The lynchpin to biotech and pharmaceutical drug development in the United States is arguably the greater Boston area, which includes the white hot square mile of talent and intellectual collaboration found in Kendall Square.
Elijah Lovkoff / Shutterstock.com
The lynchpin to biotech and pharmaceutical drug development in the United States is arguably the greater Boston area, which includes the white hot square mile of talent and intellectual collaboration found in Kendall Square.
For years, the area known as Genetown has been a leader in innovation and drug development. With the positive results coming out of the multiple companies and prestigious universities that call the area home, it’s no wonder that companies pay high premiums for office and lab space in the area. The price is high in Kendall Square because the availability of space has gone down as more and more companies seek to establish a presence there, such as Allergan, which announced in January that it will establish an R&D facility in Kendall Square. With competition for space high, real estate companies have been looking to spark life-science hubs across other parts of Boston, such as the proposal of a new life sciences campus in Boston to compete with Kendall Square.
Companies would not be vying for space in the area if the long-term payoff wasn’t worth it. It’s rare for a week to go by without positive news being reported from Genetown. Some recent news from the area includes:
EMD Serono, a division of Merck KGaA, Darmstadt, Germany, closed out March by snagging approval from the U.S. Food and Drug Administration for Mavenclad (cladribine), a therapy for adults with relapsing-remitting multiple sclerosis (RRMS) and active secondary progressive disease (SPMS). The approval marked Mavenclad as the “first and only treatment” approved by the FDA for RRMS and active SPMS that provided two years of proven efficacy with a maximum of 20 days of oral treatment. Mavenclad is recommended for patients who did not respond adequately to an alternate MS drug but is not recommended for patients with clinically isolated syndrome (CIS). The approval does not come without a warning, though. The FDA slapped a boxed warning on the medication for potential risk of malignancy and risk of teratogenicity. Mavenclad was first approved in the European Union in August 2017 and has since been approved for use in more than 50 countries.
Also in March, SAGE Therapeutics won approval for Zulresso (brexanalone), the first and only medicine specifically approved to treat postpartum depression. The approval marks what could be a game changer in treating PPD due to the fact that about 400,000 women in the U.S. are diagnosed with it each year. When Zulresso was first approved, Sage Chief Executive Officer Jeff Jonas said the company is proud to be part of an important moment in mental health treatment. The approval of Zulresso creates an opportunity for “an unprecedented change in the way postpartum depression is thought about and treated.” Jonas said that not only does Sage believe Zulresso will address this important need for women’s mental health, but he also said the company believes the medication will be a “catalyst in starting a new dialogue emphasizing the importance of women’s mental health, and the importance of diagnosing and treating PPD.”
In addition to regulatory wins, companies in the area are also seeing positive clinical results. In March, Cambridge, Mass.-based Akebia Therapeutics announced positive top-line results from two Phase III studies evaluating vadadustat, an investigational oral hypoxia-inducible factor prolyl hydroxylase inhibitor (HIF-PHI), in Japanese subjects with anemia due to chronic kidney disease (CKD). Each study, one in non-dialysis dependent subjects and one in hemodialysis-dependent subjects, met its primary endpoint, Akebia said. The studies were conducted by Akebia’s collaboration partner in Japan, Mitsubishi Tanabe Pharma Corporation. Based on the results of the study, MTPC expects to submit a Japanese New Drug Application in 2019.

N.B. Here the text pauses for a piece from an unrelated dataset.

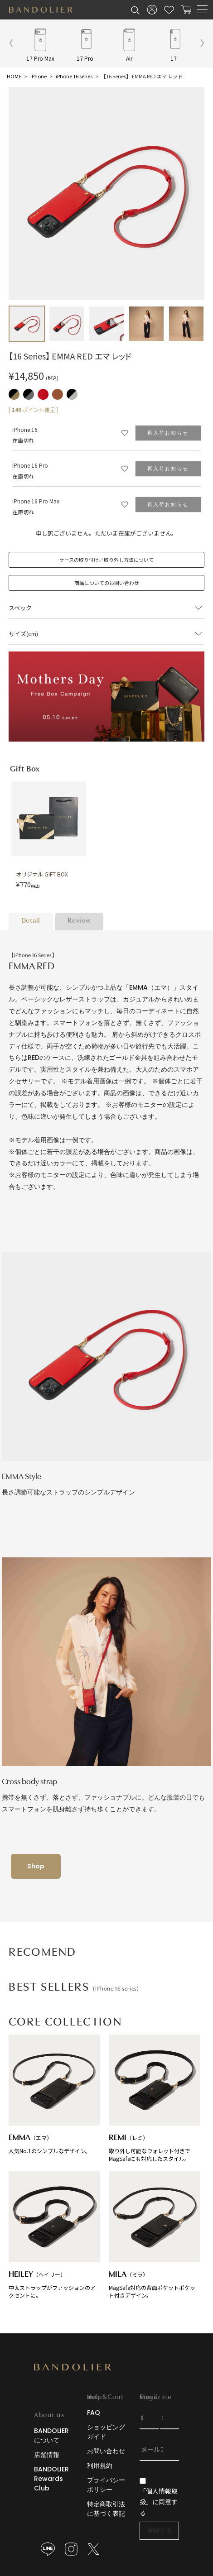 Image resolution: width=213 pixels, height=2576 pixels. Describe the element at coordinates (154, 2235) in the screenshot. I see `MagSafe対応の背面ポケットポケット付きデザイン。` at that location.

Genetown has also been rocked by failure as well. Perhaps most noticeably is Biogen’s Alzheimer’s failure. Last month Biogen and its development partner Eisai discontinued several Alzheimer’s disease trials involving aducanumab. The two companies halted the trials after an independent data monitoring committee said they would not likely hit their primary endpoints. With the termination of those trials, aducanumab has met the fate of many other late-stage hopes for treating the dread form of dementia – failure. Biogen will likely have to reset some of its R&D plans over the next several months after banking many of its hopes on aducanumab.

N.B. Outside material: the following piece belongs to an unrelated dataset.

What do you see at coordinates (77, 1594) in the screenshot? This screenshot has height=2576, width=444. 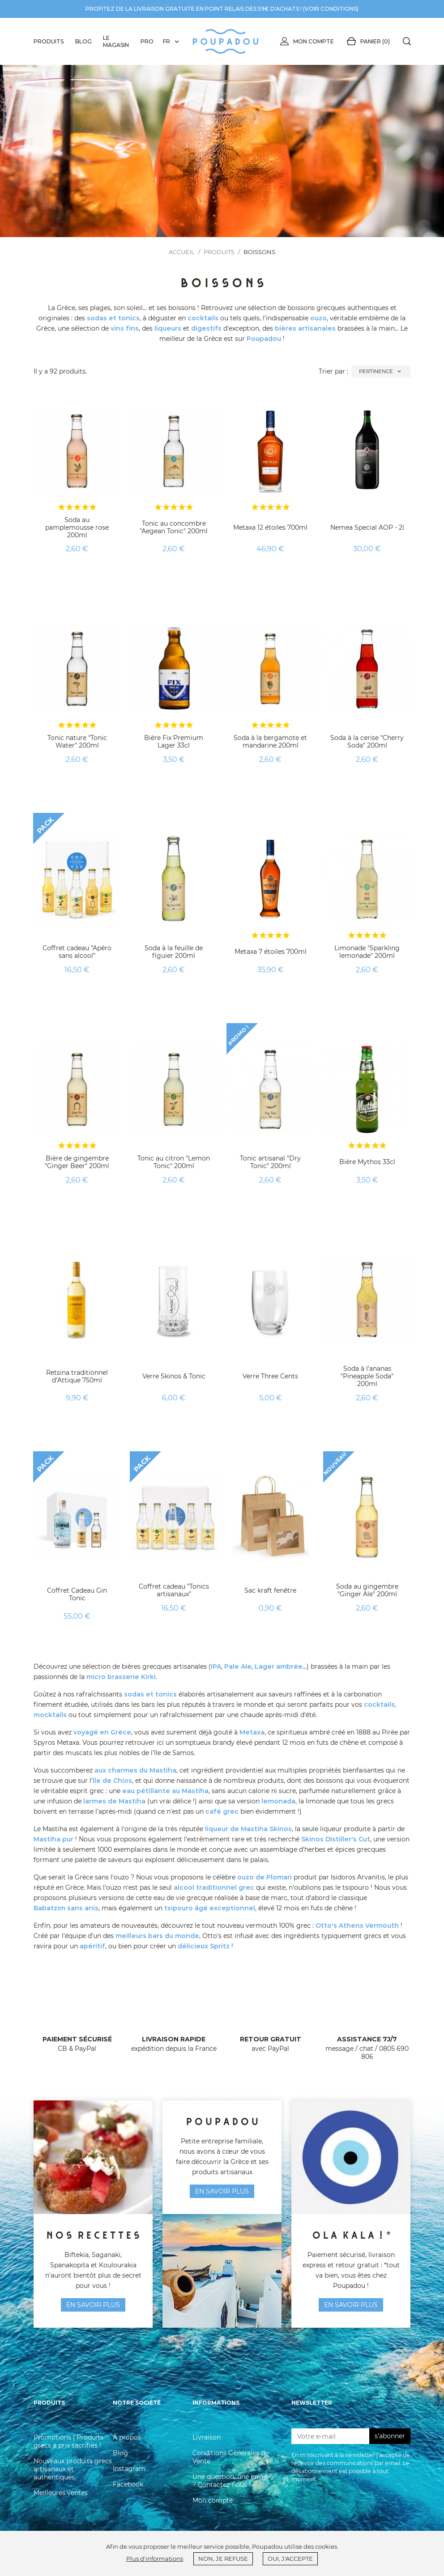 I see `Coffret Cadeau Gin Tonic` at bounding box center [77, 1594].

Also in March, Zafgen was forced to suspend trials for its Prader-Willi Syndrome treatment, ZGN-1258. Zafgen said it suspended its plans after toxicology studies in animal subjects yielded “unexpected findings.” The company said that nonclinical data showed degeneration and other anomalies in rat muscle tissue to different degrees. That decision to suspend development came several months after the FDA slapped a clinical hold on Zafgen’s lead product for an experimental diabetes medication due to safety concerns.